Study Find A Link Between Schizophrenia And Vitamin B12 Deficiency, Possible Autism Link
The more we learn about our bodies and brains, the more it appears that a natural diet is and always has been the way to go. A diet consistent with what our ancestors would have eaten over the course of our 100,000 years or so as anatomically modern humans seems to be pretty consistent with what we require to be healthy, happy and fully functioning.
Go figure, right?
Now whether the diet came first and influenced what we became, or if we became what we are first and then adopted the diet that serves us so well is an interesting academic question but not really important. What is important is that we know what we need, and it is roughly the same things we have needed for millennia.
But where we can improve is in helping the elderly and people suffering from conditions our ancestors didn’t understand nor have any real means to deal with effectively.
One new study is working along those lines, looking at the levels of vitamin B12 found in the brains of the elderly and those suffering from schizophrenia and they are coming up with some fascinating stuff.
Researchers examined the brains of th recently deceased, aged from birth to 80 years old, and they found that the levels of Vitamin B12 in the oldest people was ten times lower than in the youngest, indicating a steady decline over time.
Vitamin B12 has been shown to protect the brain by slowing cellular reactions and the production of free radicals, ions that are thought to damage DNA. But abnormally-low levels of B12 can exacerbate this process, and even cause a decrease in metabolism, killing cells.
What researchers found was that in middle-aged people who suffered from schizophrenia, their vitamin B12 levels were only about a third as high as people of a similar age. In patients between 36 and 49 who suffered from schizophrenia, their brain B12 levels were found to be consistent with those of a person approximately 72 years of age.
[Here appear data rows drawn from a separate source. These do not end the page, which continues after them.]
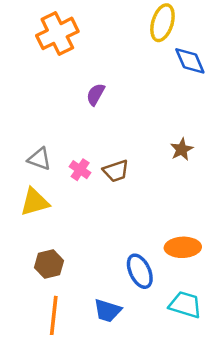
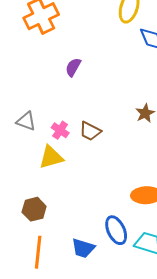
brown trapezoid: (116, 171) -> (90, 131), turned 45
yellow triangle: (35, 202) -> (51, 157), moved
blue ellipse: (140, 271) -> (116, 230), moved

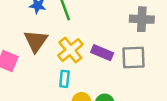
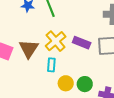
brown triangle: (36, 41) -> (29, 49), moved

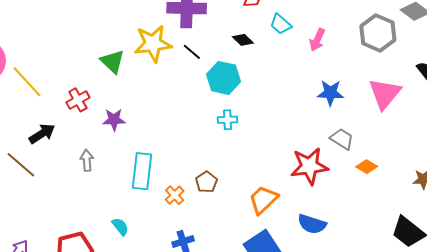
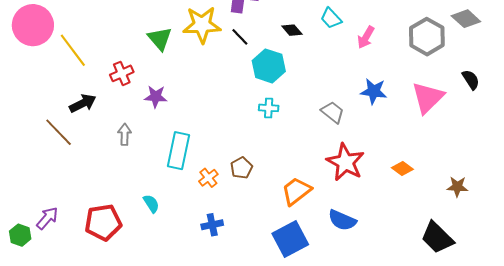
gray trapezoid: (342, 139) -> (333, 112), moved
red star: (309, 166) -> (345, 162), turned 30

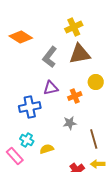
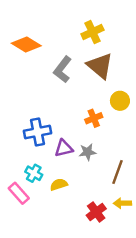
brown triangle: (80, 54) -> (100, 66), turned 50
purple triangle: (51, 88) -> (64, 148), moved
brown line: (94, 139) -> (117, 172), turned 36

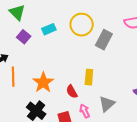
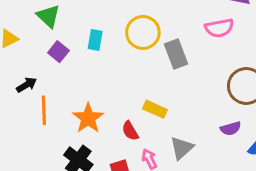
cyan rectangle: (49, 29) -> (95, 40), turned -56
gray rectangle: (104, 40) -> (176, 54), turned -48
yellow rectangle: (89, 77) -> (155, 109), turned -70

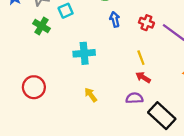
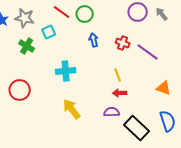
red arrow: (143, 77) -> (120, 93), turned -32
red circle: (34, 87) -> (20, 90), moved
yellow arrow: (91, 95) -> (72, 109), size x1.5

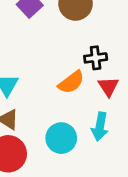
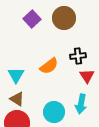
orange semicircle: (71, 82) -> (49, 66), moved

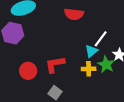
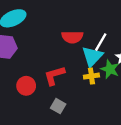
red semicircle: (74, 14) -> (72, 37), moved
cyan triangle: (91, 51) -> (92, 56), size x1.5

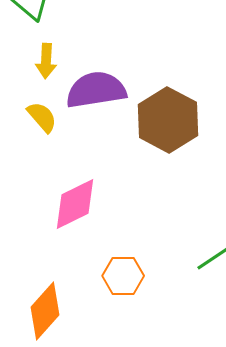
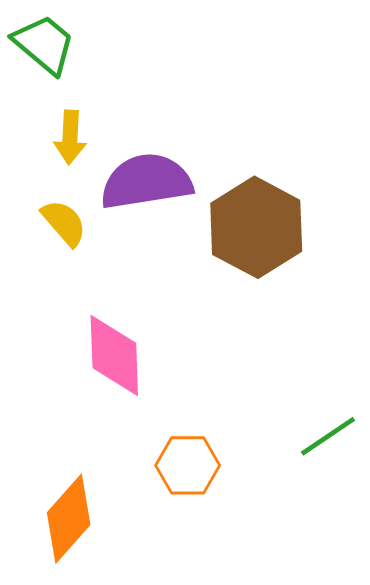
pink diamond: (75, 204) -> (114, 355), turned -66

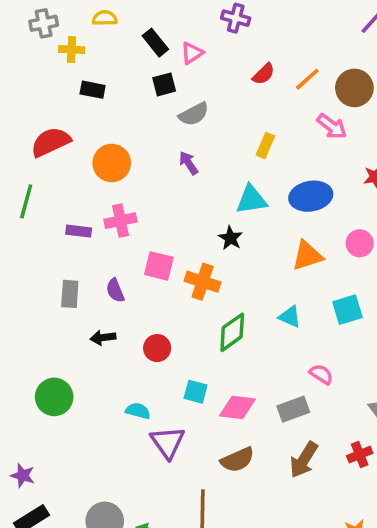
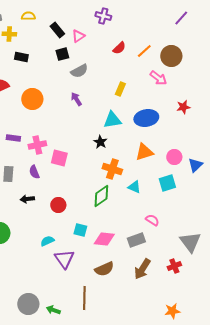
pink cross: (120, 221) -> (37, 145), moved
pink circle: (360, 243) -> (174, 157), moved
orange cross: (203, 282) -> (112, 169), moved
cyan semicircle: (138, 411) -> (47, 241), turned -40

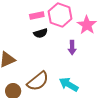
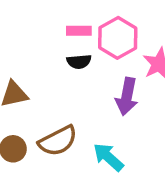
purple arrow: (72, 48) -> (127, 96), size x1.5

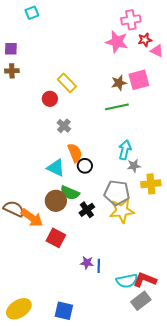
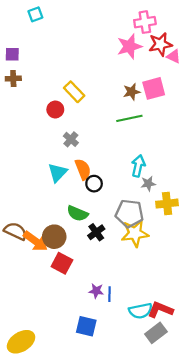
red star: (145, 40) -> (160, 44), size x1.5
pink star: (117, 42) -> (129, 46), turned -30
cyan triangle: (56, 168) -> (58, 173), moved, turned 48
brown circle: (56, 201) -> (54, 237), moved
blue square: (64, 311) -> (86, 326), moved

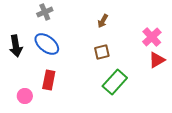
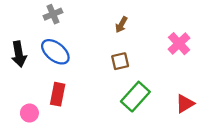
red triangle: (157, 60) -> (185, 104), moved

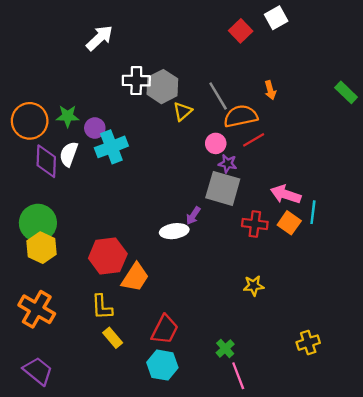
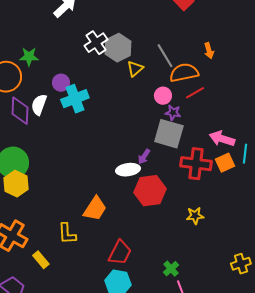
white cross: (136, 81) -> (96, 43), turned -35
green star: (68, 116) -> (29, 57), moved
orange square: (289, 223) -> (225, 163), turned 30
red cross: (255, 224) -> (196, 164), size x1.4
red hexagon: (108, 256) -> (150, 191), moved
yellow rectangle: (113, 338) -> (41, 260), moved

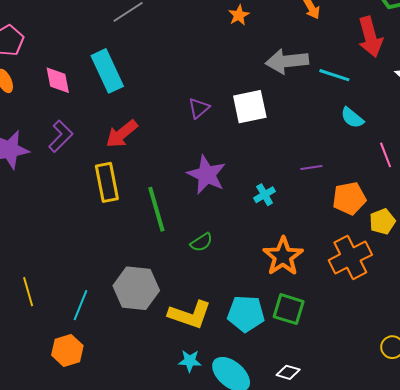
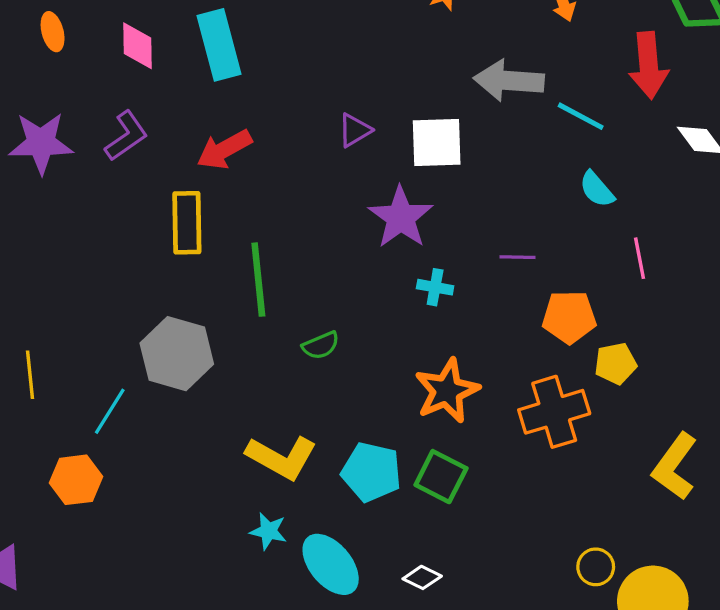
purple star: (207, 175) -> (401, 217), moved
cyan cross: (265, 195) -> (435, 287), turned 30
gray hexagon: (136, 288) -> (177, 354), moved

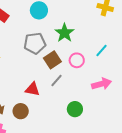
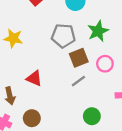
red triangle: (33, 89) -> (34, 78), moved
brown circle: (21, 111) -> (32, 118), moved

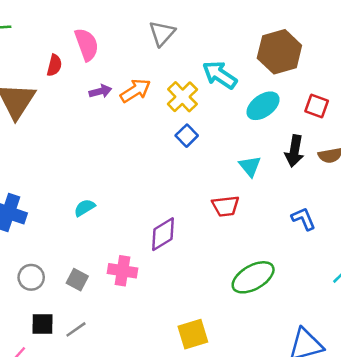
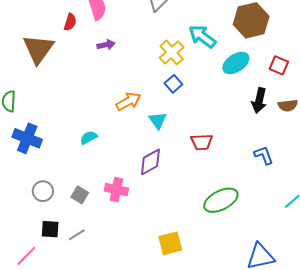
orange arrow: (135, 91) -> (128, 101), moved
cyan triangle: (250, 166) -> (158, 120), moved

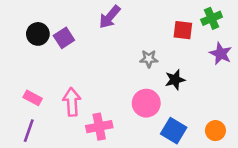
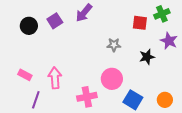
purple square: (64, 38) -> (55, 21), moved
black star: (175, 80) -> (147, 57), moved
pink cross: (99, 127) -> (87, 97), moved
purple line: (29, 131) -> (36, 100), moved

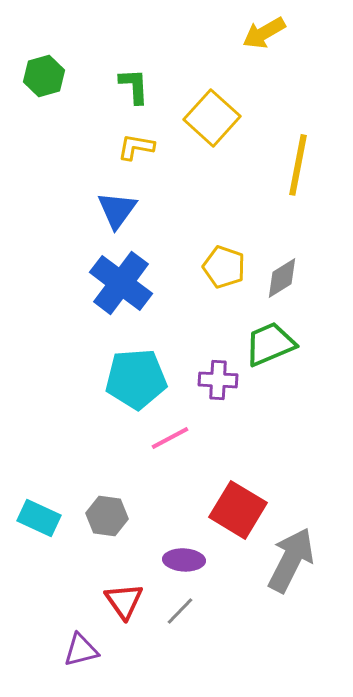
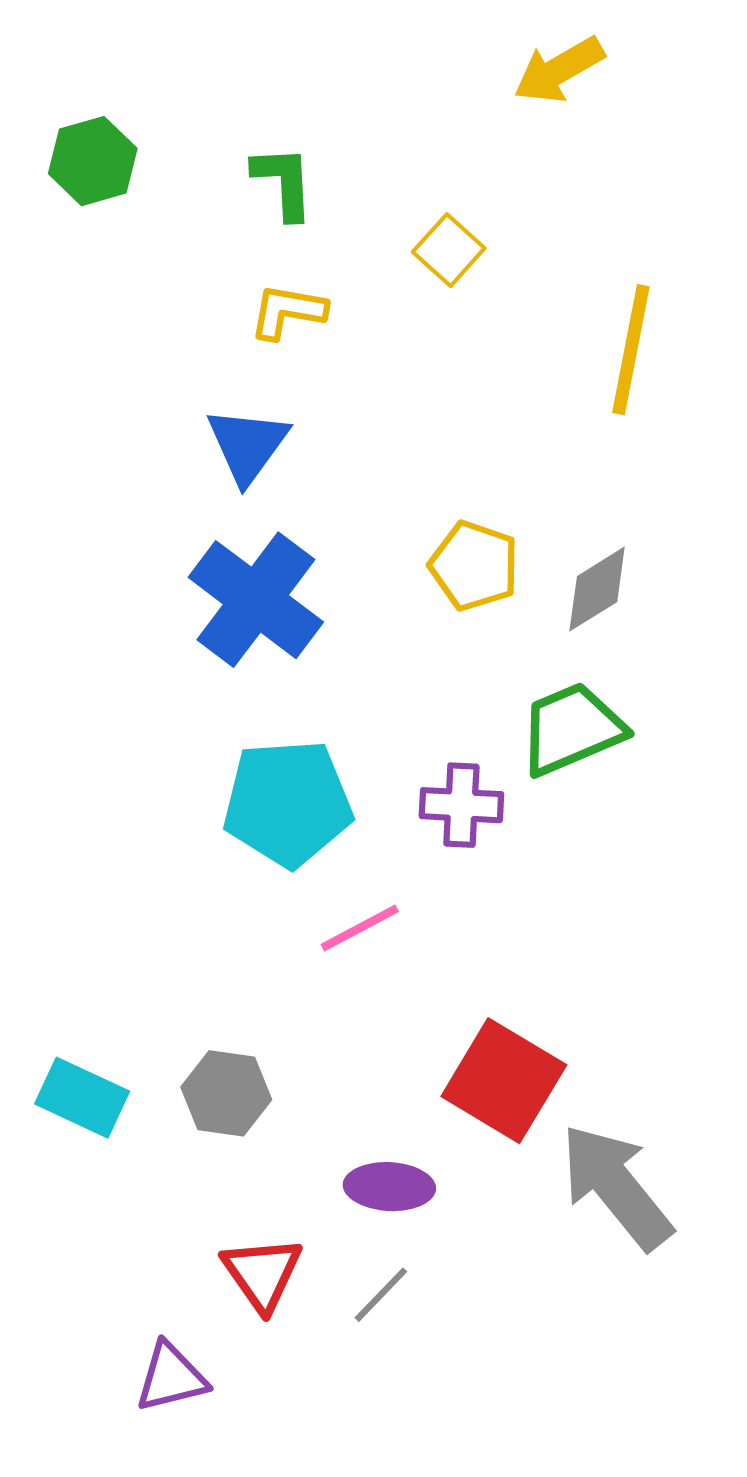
yellow square: (212, 118) -> (449, 250), size x0.6
gray arrow: (291, 560) -> (616, 1187), turned -66

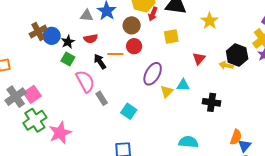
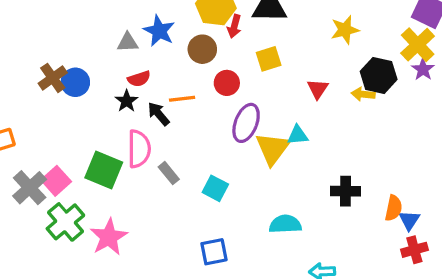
yellow star: (210, 21) -> (345, 30), moved, turned 30
black star: (68, 42) -> (127, 101), moved
red circle: (134, 46) -> (227, 83), moved
green square: (68, 59) -> (104, 170), moved, size x1.6
pink semicircle: (85, 81) -> (139, 149), turned 35
yellow triangle: (167, 91) -> (273, 149), size x1.6
black cross: (212, 102) -> (346, 191), moved
cyan semicircle: (188, 142) -> (285, 224), moved

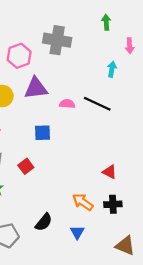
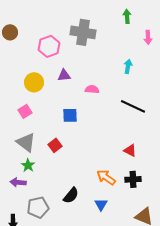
cyan arrow: (112, 69) -> (128, 66), moved
purple triangle: (36, 88) -> (64, 75), size x0.6
black line: (97, 104) -> (133, 106), moved

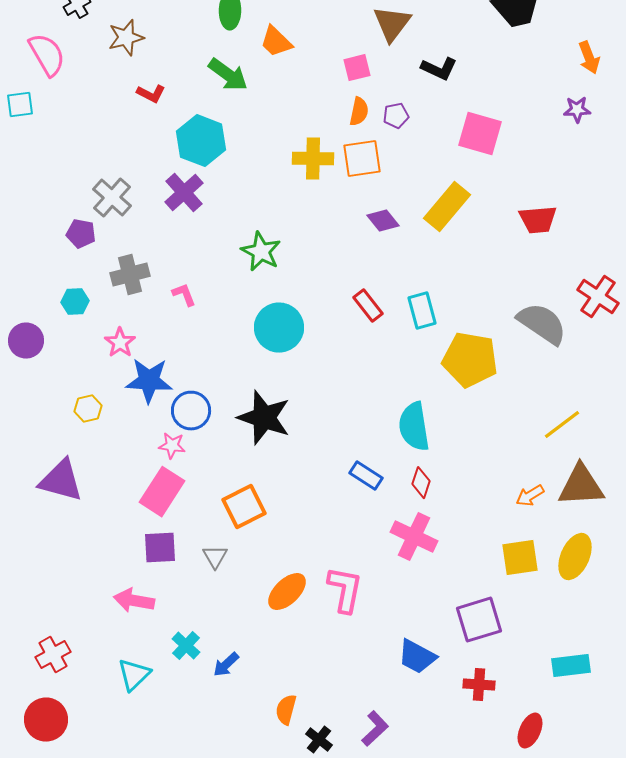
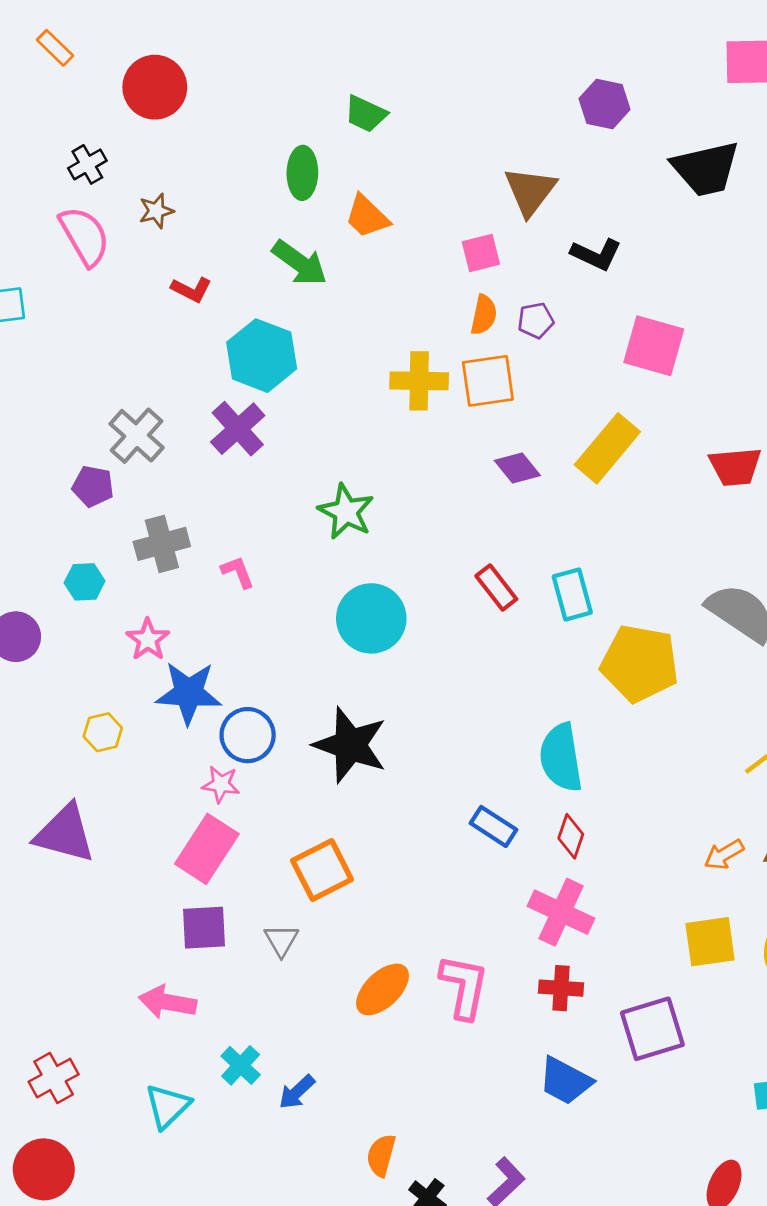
brown star: (126, 38) -> (156, 211), size x0.7
pink semicircle: (47, 55) -> (85, 236), moved
red cross: (479, 685) -> (561, 988), moved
So the study suggests but can’t prove conclusively that certain neurological conditions could be linked to poor vitamin B12 uptake from the blood to the brain, as the levels of B12 found in the study participant’s blood was not always consistent with that found in the brains.
Scientists have long believed that the human brain has very specific uses for vitamin B12 which we do not yet understand, allowing it to control gene expression and trigger neurological development at various stages of life, particularly during fetal development and early childhood.
A whole new field of research has been opened up as a result of this study that could help us understand and maybe one day prevent debilitating mental imbalances with nothing more than a simple vitamin.